École française vers 1750, d'après Gaspard Marsy (1624-1681) et Anselme Flamen (1647-1717); École française vers 1750, d'après François Girardon (1628-1715)

Enlèvement d’Orithye par Borée et Enlèvement de Proserpine par Pluton

Bronze à patine brun clair

H. 57 cm et H. 56 cm

Avant guerre collection d'une aristocrate parisienne, puis par descendance jusqu'à l'actuel propriétaire.

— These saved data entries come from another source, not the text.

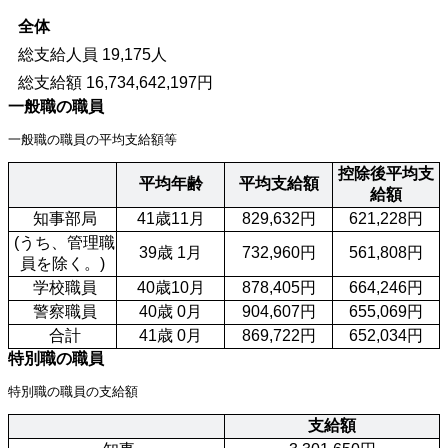
全体
総支給人員 19,175人
総支給額
16,734,642,197
円
一般職の職員
一般職の職員の平均支給額等
控除後平均支
平均年齢
平均支給額
給額
 知事部局
41歳11月
829,632円
621,228円
 (うち、管理職
39歳 1月
732,960円
561,808円
員を除く。)
 学校職員
40歳10月
878,405円
664,246円
 警察職員
40歳 0月
904,607円
655,069円
 合計
41歳 0月
869,722円
652,034円
特別職の職員
特別職の職員の支給額
支給額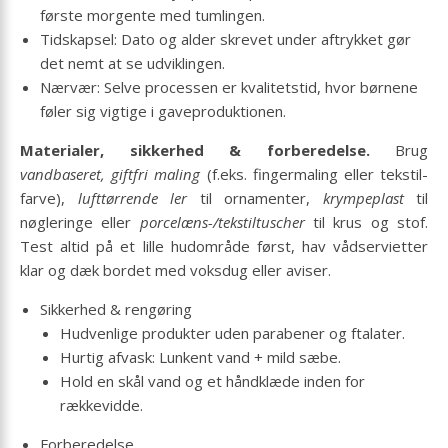
første morgente med tumlingen.
Tidskapsel: Dato og alder skrevet under aftrykket gør
det nemt at se udviklingen.
Nærvær: Selve processen er kvalitetstid, hvor børnene
føler sig vigtige i gave­produktionen.
Materialer, sikkerhed & forberedelse.
Brug
vandbaseret, giftfri maling
(f.eks. finger­maling eller tekstil­
farve),
lufttørrende ler
til ornamenter,
krympeplast
til
nøgleringe eller
porcelæns-/tekstil­tuscher
til krus og stof.
Test altid på et lille hudområde først, hav vådservietter
klar og dæk bordet med voksdug eller aviser.
Sikkerhed & rengøring
Hudvenlige produkter uden parabener og ftalater.
Hurtig afvask: Lunkent vand + mild sæbe.
Hold en skål vand og et håndklæde inden for
rækkevidde.
Forberedelse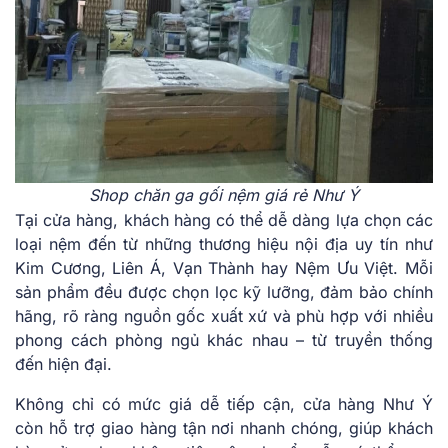
Shop chăn ga gối nệm giá rẻ Như Ý
Tại cửa hàng, khách hàng có thể dễ dàng lựa chọn các
loại nệm đến từ những thương hiệu nội địa uy tín như
Kim Cương, Liên Á, Vạn Thành hay Nệm Ưu Việt. Mỗi
sản phẩm đều được chọn lọc kỹ lưỡng, đảm bảo chính
hãng, rõ ràng nguồn gốc xuất xứ và phù hợp với nhiều
phong cách phòng ngủ khác nhau – từ truyền thống
đến hiện đại.
Không chỉ có mức giá dễ tiếp cận, cửa hàng Như Ý
còn hỗ trợ giao hàng tận nơi nhanh chóng, giúp khách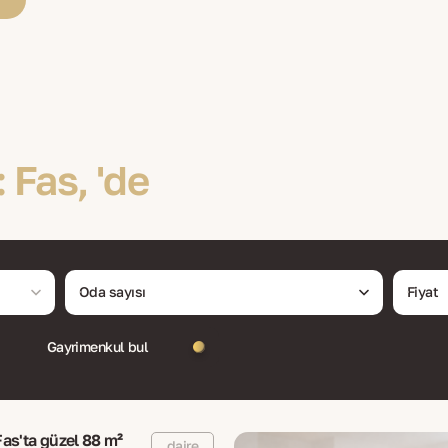
 Fas, 'de
Oda sayısı
Fiyat
Gayrimenkul bul
as'ta güzel 88 m²
daire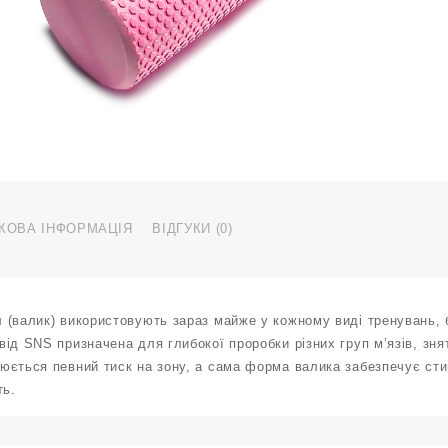
3
с
р
Y
3
Р
к
КОВА ІНФОРМАЦІЯ
ВІДГУКИ (0)
 (валик) використовують зараз майже у кожному виді тренувань, 
ід SNS призначена для глибокої проробки різних груп м’язів, знят
юється певний тиск на зону, а сама форма валика забезпечує ст
ть.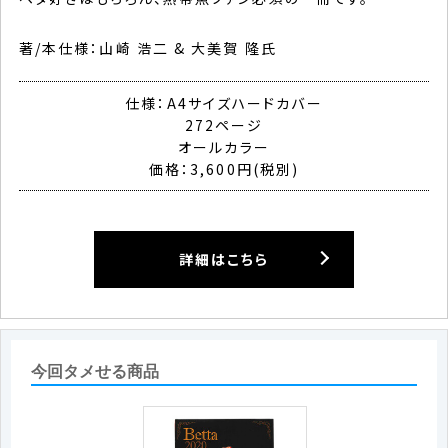
著/本仕様：山崎 浩二 & 大美賀 隆氏
仕様：A4サイズハードカバー
272ページ
オールカラー
価格：3,600円(税別)
詳細はこちら
今回タメせる商品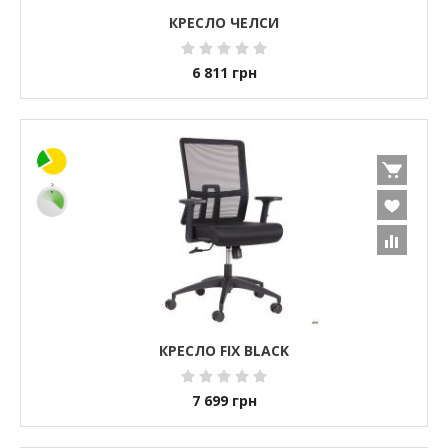
КРЕСЛО ЧЕЛСИ
6 811
грн
КРЕСЛО FIX BLACK
7 699
грн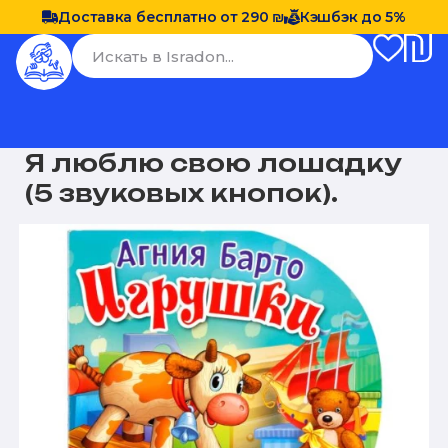
Доставка бесплатно от 290 ₪
Кэшбэк до 5%
Я люблю свою лошадку
(5 звуковых кнопок).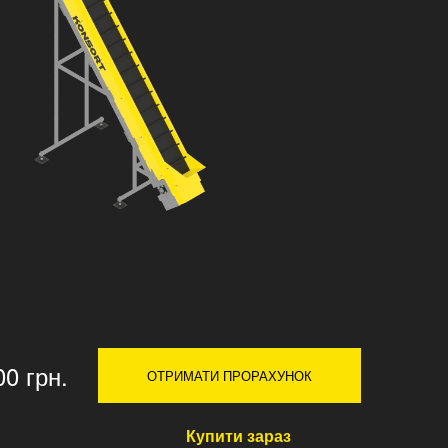
00 грн.
ОТРИМАТИ ПРОРАХУНОК
Купити зараз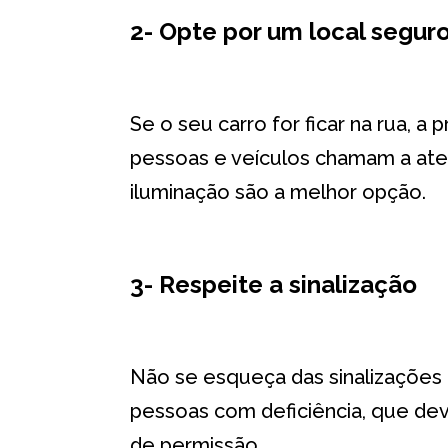
2- Opte por um local seguro
Se o seu carro for ficar na rua, 
pessoas e veículos chamam a aten
iluminação são a melhor opção.
3- Respeite a sinalização
Não se esqueça das sinalizações
pessoas com deficiência, que de
de permissão.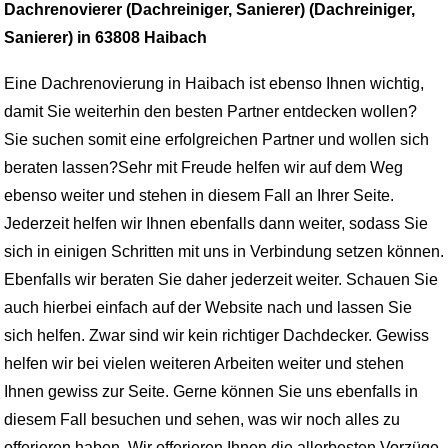
Dachrenovierer (Dachreiniger, Sanierer) (Dachreiniger,
Sanierer) in 63808 Haibach
Eine Dachrenovierung in Haibach ist ebenso Ihnen wichtig,
damit Sie weiterhin den besten Partner entdecken wollen?
Sie suchen somit eine erfolgreichen Partner und wollen sich
beraten lassen?Sehr mit Freude helfen wir auf dem Weg
ebenso weiter und stehen in diesem Fall an Ihrer Seite.
Jederzeit helfen wir Ihnen ebenfalls dann weiter, sodass Sie
sich in einigen Schritten mit uns in Verbindung setzen können.
Ebenfalls wir beraten Sie daher jederzeit weiter. Schauen Sie
auch hierbei einfach auf der Website nach und lassen Sie
sich helfen. Zwar sind wir kein richtiger Dachdecker. Gewiss
helfen wir bei vielen weiteren Arbeiten weiter und stehen
Ihnen gewiss zur Seite. Gerne können Sie uns ebenfalls in
diesem Fall besuchen und sehen, was wir noch alles zu
offerieren haben. Wir offerieren Ihnen die allerbesten Vorzüge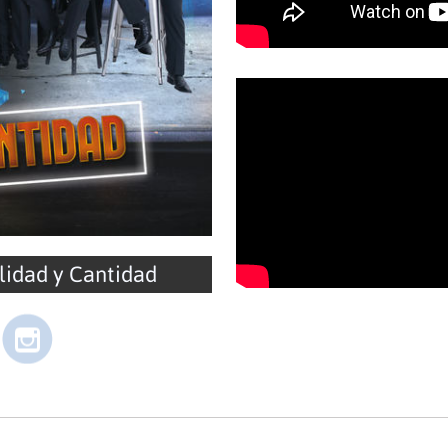
lidad y Cantidad
https://www.instagram.com/arrolladoraoficial/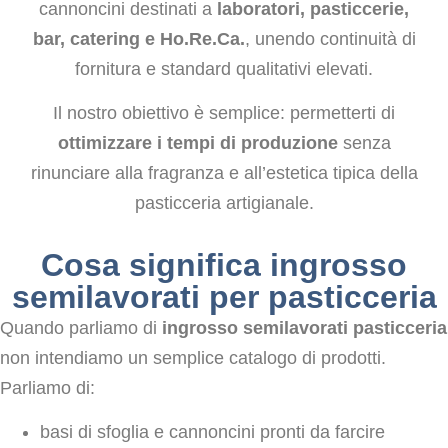
cannoncini destinati a
laboratori, pasticcerie,
bar, catering e Ho.Re.Ca.
, unendo continuità di
fornitura e standard qualitativi elevati.
Il nostro obiettivo è semplice: permetterti di
ottimizzare i tempi di produzione
senza
rinunciare alla fragranza e all’estetica tipica della
pasticceria artigianale.
Cosa significa ingrosso
semilavorati per pasticceria
Quando parliamo di
ingrosso semilavorati pasticceria
non intendiamo un semplice catalogo di prodotti.
Parliamo di:
basi di sfoglia e cannoncini pronti da farcire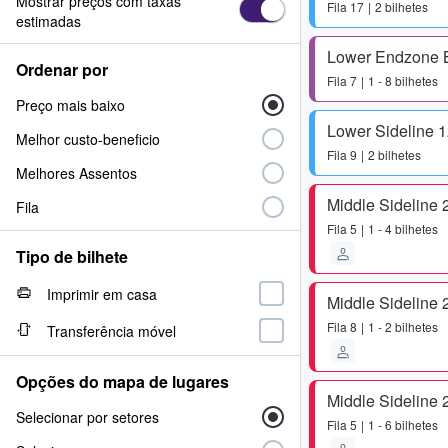
Mostrar preços com taxas
Fila
17
2 bilhetes
estimadas
Lower Endzone 
Ordenar por
Fila
7
1 - 8 bilhetes
Preço mais baixo
Lower Sideline 
Melhor custo-beneficio
Fila
9
2 bilhetes
Melhores Assentos
Middle Sideline 
Fila
Fila
5
1 - 4 bilhetes
Tipo de bilhete
Imprimir em casa
Middle Sideline 
Fila
8
1 - 2 bilhetes
Transferência móvel
Opções do mapa de lugares
Middle Sideline 
Selecionar por setores
Fila
5
1 - 6 bilhetes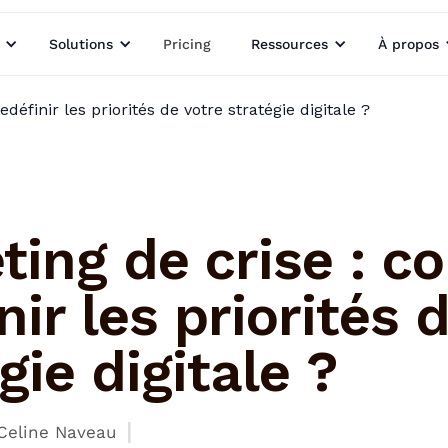
Solutions
Pricing
Ressources
À propos
éfinir les priorités de votre stratégie digitale ?
ting de crise : 
nir les priorités 
gie digitale ?
I
Celine Naveau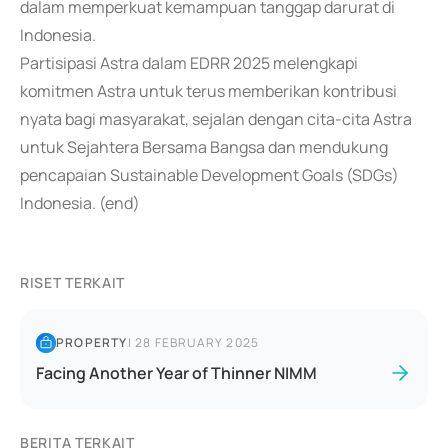
dalam memperkuat kemampuan tanggap darurat di
Indonesia.
Partisipasi Astra dalam EDRR 2025 melengkapi
komitmen Astra untuk terus memberikan kontribusi
nyata bagi masyarakat, sejalan dengan cita-cita Astra
untuk Sejahtera Bersama Bangsa dan mendukung
pencapaian Sustainable Development Goals (SDGs)
Indonesia. (end)
RISET TERKAIT
PROPERTY
|
28 FEBRUARY 2025
Facing Another Year of Thinner NIMM
BERITA TERKAIT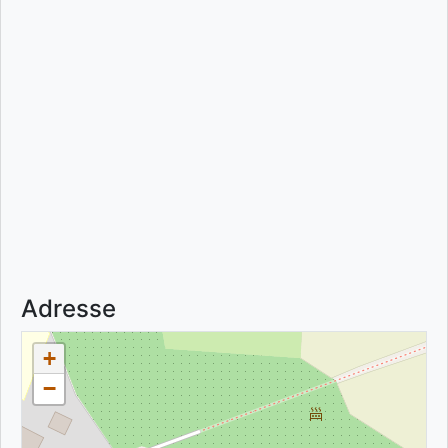
Adresse
+
−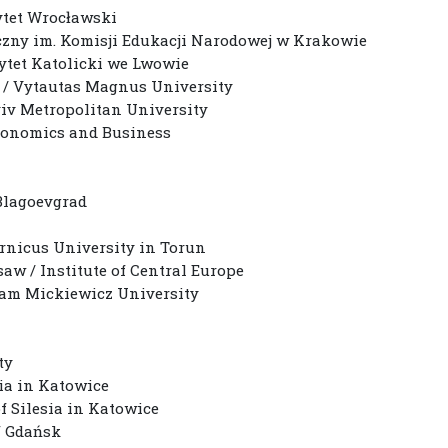
ytet Wrocławski
czny im. Komisji Edukacji Narodowej w Krakowie
ytet Katolicki we Lwowie
 / Vytautas Magnus University
iv Metropolitan University
Economics and Business
Blagoevgrad
rnicus University in Torun
aw / Institute of Central Europe
Adam Mickiewicz University
ty
sia in Katowice
of Silesia in Katowice
of Gdańsk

Estimation : 30.000/40.000 € la paire

Prix au marteau : 67.600 €

Littérature en rapport :-Sous Dir. Sophie Baratte et Genevière Bresc-Bautier, "Les bronzes de la Couronne", catalogue de l'exposition tenue à Paris, musée du Louvre du 12 avril au 12 juillet 1999, Ed RMN, 1999 et 2e édition 2001, pp.125-127 ; Robert Wenley, "French bronzes in the Wallace Collection", The trustees of the Wallace Collection, London, 2002, pp.54-57.
-Sous dir. Geneviève Bresc-Bautier et Guilhem Scherf, "Bronzes français dela Renaissance au Siècle des Lumières", catalogue de l'exposition tenue à Paris, musée du Louvre du 22 octobre 2008 au 19 janvier 2009, musée du Louvre/Somogy, Paris, 2008, pp. 258-269.
-François Souchal, "French sculptors of the XVIIth and XVIIIth centuries. The Reign of Louis XIV". Illustrated catalogue, Oxford et Londres, t.1 1977-1993, modèles répertoriés T.1 p.282,
et t.IV, sous le n°42, pp.102-104.

Nos deux bronzes sont les réductions des deux groupes en marbre faisant partie de la « Grande Commande » de 1674 destinés au parterre d’eau de Versailles. Le grand ordonnateur du projet, Charles Lebrun (1619-1690), avait pour ambition d’illustrer les quatre éléments par quatre scènes d’enlèvement tirées des Métamorphoses d’Ovide. C’est François Girardon (1628-1715) et Gaspard Marsy (1624-1681) puis, après sa mort, son élève Anselm Flamen (1647-1717) qui furent chargés de sculpter dans le marbre les groupes allégoriques du Feu et de l’Air.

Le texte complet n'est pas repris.